Journalist Peter Robert Douglas was wheelchair-bound all his life, but managed to achieve an awful lot in his tiny frame.
Born with rare osteogenesis imperfecta (brittle bones disease), the 35-year-old was not expected to live beyond a few days, but proved the prophets wrong.
Mr Douglas lost a short battle with cancer on Christmas Eve, passing away at the Nurse Maude Hospice in Christchurch.
His wicked sense of humour came through in a death notice posted in The Press, the newspaper that employed him for several years as a subeditor: "After 35 years, my wheels have fallen off."
In spite of his rare disability - Oamaru-born Mr Douglas excelled during his education at Waitaki Boys' High School, where he had been a school prefect and gained many awards.
He graduated from Otago University with a Bachelor of Arts (history) degree and gained a Diploma in Journalism from Canterbury University.
His father, Rob Douglas, said Peter was diagnosed with the rare disease following a heel prick blood test after he was found to have five broken bones despite a caesarian birth.
Babies born naturally with the disease often suffer severely crushed bones and died within a fortnight.
Mr Douglas said when surgeons told he and Peter's mother, Sue, that their baby was unlikely to survive beyond a fortnight, he looked at his newborn son and saw a child that was determined to survive.
That determination to "be somebody" became evident throughout his tragically short life. "He was a very determined young man," Mr Douglas said. "He was not about to let his disability get in the way of living."
He said Peter once told him: "I'm going to be somebody."
Mr Douglas said his son never grew more than 1 metre tall but managed to achieve many goals despite being confined to his wheelchair.
"He went to a Scout camp once and learnt to abseil with all the others."
Mr Douglas said Peter believed there were two types of people in the world - "Those who only see what I can do and those who only see what I can not. Neither will understand each other."
He said Peter was having difficulty breathing and was was diagnosed with a chest tumour about three months before his death and was cared for at the Nurse Maude Hospice in Christchurch until his death.
Little St Luke's Anglican Church in Oamaru was packed with colourfully dressed mourners for a thanksgiving service last Saturday after Mr Douglas left strict instructions that he should be cremated straight away and a service held later.

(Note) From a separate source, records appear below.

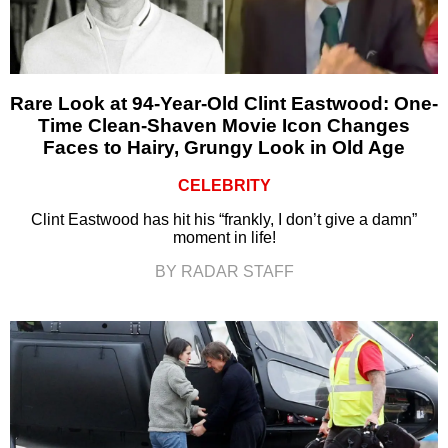
Rare Look at 94-Year-Old Clint Eastwood: One-
Time Clean-Shaven Movie Icon Changes
Faces to Hairy, Grungy Look in Old Age
CELEBRITY
Clint Eastwood has hit his “frankly, I don’t give a damn”
moment in life!
BY RADAR STAFF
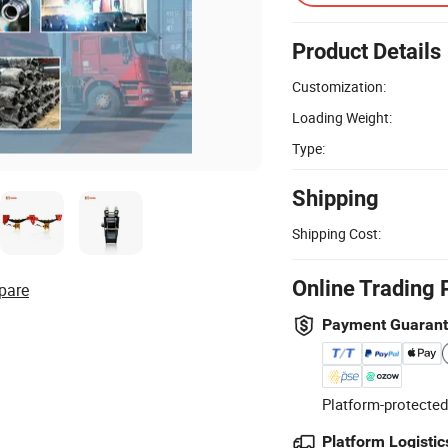
Product Details
Customization:
Loading Weight:
Type:
Shipping
Shipping Cost:
Online Trading 
pare
Payment Guaran
Platform-protected
Platform Logistic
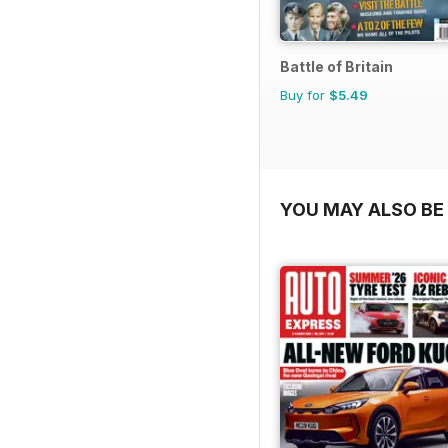
Battle of Britain
Buy for
$5.49
YOU MAY ALSO BE 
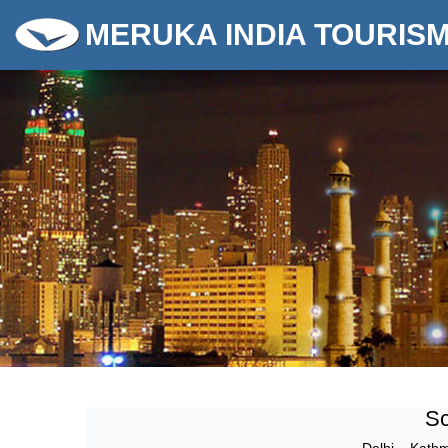
MERUKA INDIA TOURIS
Sc
Delhi
–
Kath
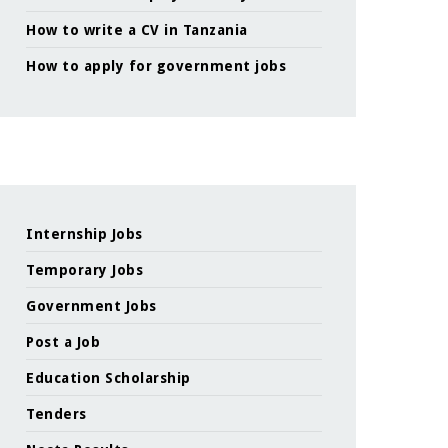
How to write a CV in Tanzania
How to apply for government jobs
Internship Jobs
Temporary Jobs
Government Jobs
Post a Job
Education Scholarship
Tenders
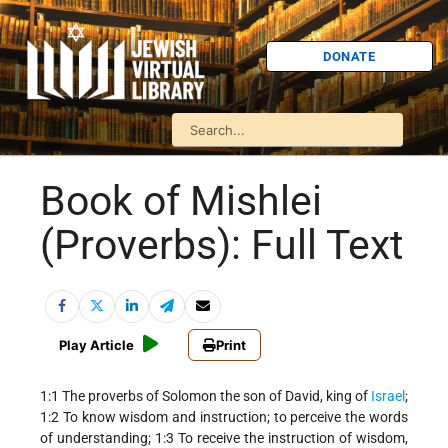
DONATE
Book of Mishlei
(Proverbs): Full Text
Play Article
Print
1:1 The proverbs of Solomon the son of David, king of
Israel
;
1:2 To know wisdom and instruction; to perceive the words
of understanding; 1:3 To receive the instruction of wisdom,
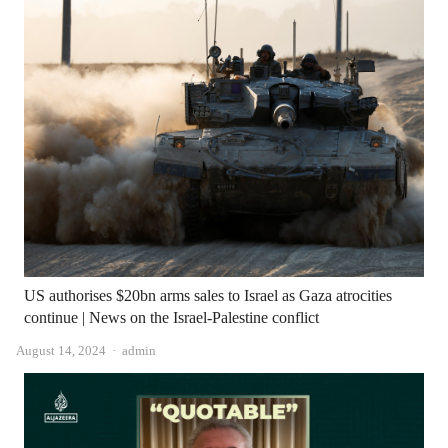
US authorises $20bn arms sales to Israel as Gaza atrocities
continue | News on the Israel-Palestine conflict
Author
August 14, 2024
admin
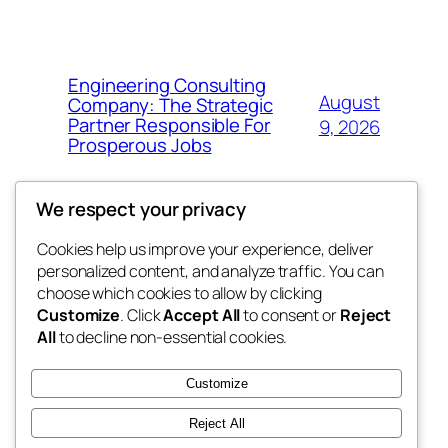
Engineering Consulting
August
Company: The Strategic
Partner Responsible For
9, 2026
Prosperous Jobs
We respect your privacy
Cookies help us improve your experience, deliver
Blog
Events
personalized content, and analyze traffic. You can
My Blog
About
Shop
choose which cookies to allow by clicking
Customize
. Click
Accept All
to consent or
Reject
FAQs
Patterns
All
to decline non-essential cookies.
Authors
Themes
lang rens
Customize
Reject All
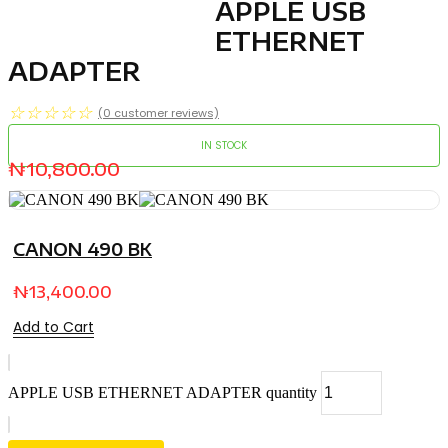
APPLE USB
ETHERNET
ADAPTER
☆
☆
☆
☆
☆
(
0
customer reviews)
IN STOCK
₦
10,800.00
CANON 490 BK
₦
13,400.00
Add to Cart
APPLE USB ETHERNET ADAPTER quantity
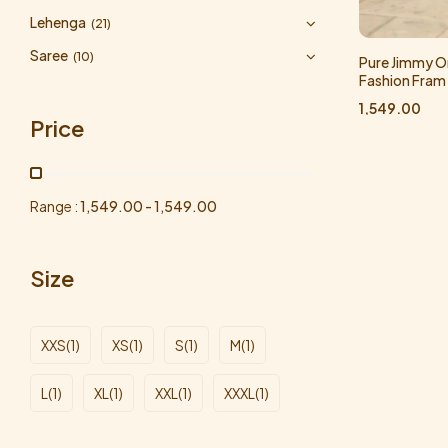
Lehenga
(21)
Saree
(10)
Pure Jimmy Or
Fashion Fram
1,549.00
Price
Range :
1,549.00
-
1,549.00
Size
XXS
(1)
XS
(1)
S
(1)
M
(1)
L
(1)
XL
(1)
XXL
(1)
XXXL
(1)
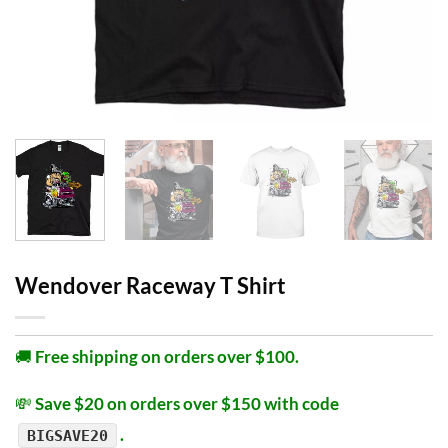
Wendover Raceway T Shirt
🚚
Free shipping on orders over $100.
💸
Save $20 on orders over $150 with code
.
BIGSAVE20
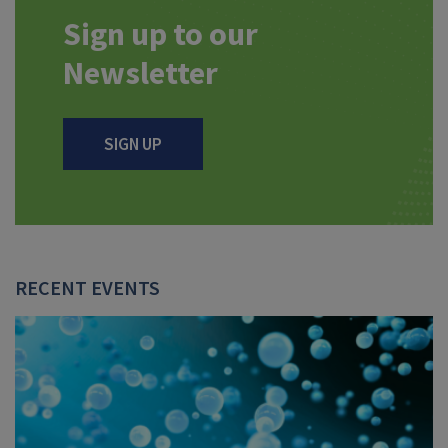
Sign up to our
Newsletter
SIGN UP
RECENT EVENTS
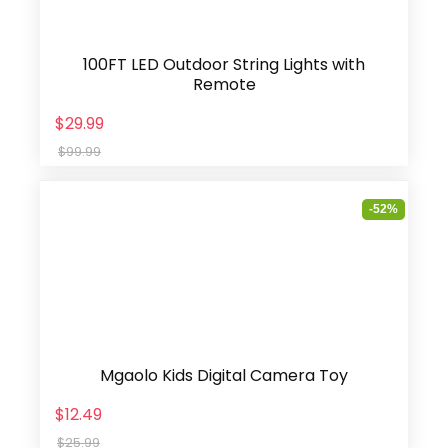
100FT LED Outdoor String Lights with
Remote
$29.99
$99.99
-52%
Mgaolo Kids Digital Camera Toy
$12.49
$25.99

He'd also made known his wish that there should be no flowers and people attending his thanksgiving service were to wear "colourful informal dress".

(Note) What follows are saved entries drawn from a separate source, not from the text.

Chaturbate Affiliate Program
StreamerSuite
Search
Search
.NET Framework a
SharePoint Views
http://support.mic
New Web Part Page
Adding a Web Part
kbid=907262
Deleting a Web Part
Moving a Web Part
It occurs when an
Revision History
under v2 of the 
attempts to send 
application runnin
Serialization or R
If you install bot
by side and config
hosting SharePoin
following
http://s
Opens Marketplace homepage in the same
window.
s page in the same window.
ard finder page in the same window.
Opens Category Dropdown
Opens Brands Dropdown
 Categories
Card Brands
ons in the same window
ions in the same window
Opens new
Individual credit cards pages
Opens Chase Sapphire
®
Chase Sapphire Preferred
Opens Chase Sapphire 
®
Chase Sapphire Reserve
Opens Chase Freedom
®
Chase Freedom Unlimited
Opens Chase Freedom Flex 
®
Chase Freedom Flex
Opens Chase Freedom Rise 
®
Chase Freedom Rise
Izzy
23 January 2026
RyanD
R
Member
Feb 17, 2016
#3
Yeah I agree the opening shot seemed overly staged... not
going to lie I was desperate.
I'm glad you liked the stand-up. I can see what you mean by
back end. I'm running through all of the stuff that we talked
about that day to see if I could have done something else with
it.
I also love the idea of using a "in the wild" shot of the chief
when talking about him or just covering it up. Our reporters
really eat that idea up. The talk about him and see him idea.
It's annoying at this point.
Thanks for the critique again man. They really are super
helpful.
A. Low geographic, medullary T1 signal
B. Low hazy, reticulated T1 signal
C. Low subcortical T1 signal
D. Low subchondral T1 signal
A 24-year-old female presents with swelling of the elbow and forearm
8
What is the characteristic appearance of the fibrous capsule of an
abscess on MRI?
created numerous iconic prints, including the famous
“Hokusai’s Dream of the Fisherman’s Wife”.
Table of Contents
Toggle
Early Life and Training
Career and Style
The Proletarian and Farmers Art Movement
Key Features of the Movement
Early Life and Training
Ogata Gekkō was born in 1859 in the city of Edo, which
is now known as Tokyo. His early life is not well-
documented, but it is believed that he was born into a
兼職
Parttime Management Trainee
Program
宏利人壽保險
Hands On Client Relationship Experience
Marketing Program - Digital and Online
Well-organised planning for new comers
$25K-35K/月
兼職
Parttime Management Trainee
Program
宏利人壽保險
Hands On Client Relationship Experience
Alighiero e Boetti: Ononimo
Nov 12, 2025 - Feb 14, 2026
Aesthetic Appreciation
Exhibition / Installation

Dozens of his many worldwide friends left bereavement messages on his Facebook page.
Longtime friend Rev Bernard Wilkinson paid tribute to Mr Douglas's "remarkable life" in a eulogy at the service.

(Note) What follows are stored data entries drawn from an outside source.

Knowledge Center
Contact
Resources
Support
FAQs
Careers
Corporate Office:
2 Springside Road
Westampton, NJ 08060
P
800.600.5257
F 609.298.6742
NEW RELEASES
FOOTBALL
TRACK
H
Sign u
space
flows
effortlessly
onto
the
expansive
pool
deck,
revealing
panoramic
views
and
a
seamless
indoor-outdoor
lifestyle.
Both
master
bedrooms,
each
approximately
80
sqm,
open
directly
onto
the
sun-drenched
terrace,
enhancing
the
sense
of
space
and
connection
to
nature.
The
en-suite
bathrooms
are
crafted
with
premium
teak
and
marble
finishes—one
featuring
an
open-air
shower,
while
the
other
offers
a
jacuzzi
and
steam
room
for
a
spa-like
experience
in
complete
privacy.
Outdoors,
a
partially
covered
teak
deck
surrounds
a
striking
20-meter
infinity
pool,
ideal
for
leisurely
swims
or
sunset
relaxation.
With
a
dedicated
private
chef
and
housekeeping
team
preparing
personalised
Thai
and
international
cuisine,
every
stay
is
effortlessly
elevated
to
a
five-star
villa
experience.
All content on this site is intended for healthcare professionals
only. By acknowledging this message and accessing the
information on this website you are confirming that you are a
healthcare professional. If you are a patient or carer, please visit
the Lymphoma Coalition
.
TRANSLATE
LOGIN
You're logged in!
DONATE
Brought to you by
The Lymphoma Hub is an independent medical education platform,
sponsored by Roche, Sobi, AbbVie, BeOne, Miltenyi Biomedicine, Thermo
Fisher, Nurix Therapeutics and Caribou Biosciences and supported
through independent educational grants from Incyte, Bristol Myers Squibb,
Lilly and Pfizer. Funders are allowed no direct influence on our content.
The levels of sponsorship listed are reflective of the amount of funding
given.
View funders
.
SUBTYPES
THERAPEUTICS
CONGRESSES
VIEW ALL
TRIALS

"Medical support, especially from his orthopaedic surgeon, Colin Fitzpatrick, enabled him to enter fully into life around him, achieving a remarkable degree of educational success," Rev Wilkinson said.
"Without a doubt, the computer was his salvation, and he was a dab hand with them and always willing to share information."
Osteogenesis imperfecta is an incurable genetic disorder characterised by fragile bones that break easily and is also known as brittle bone disease.
A person is born with the disorder and is affected throughout their lifetime.
Osteogenesis imperfecta affects an estimated four to five people per 100,000 births worldwide.
Some people have a more severe form of the condition. Their bones break easily and they may break hundreds of bones during their lives.
People with the disorder often have muscle weakness, hearing loss, fatigue, joint laxity, curved bones and short stature.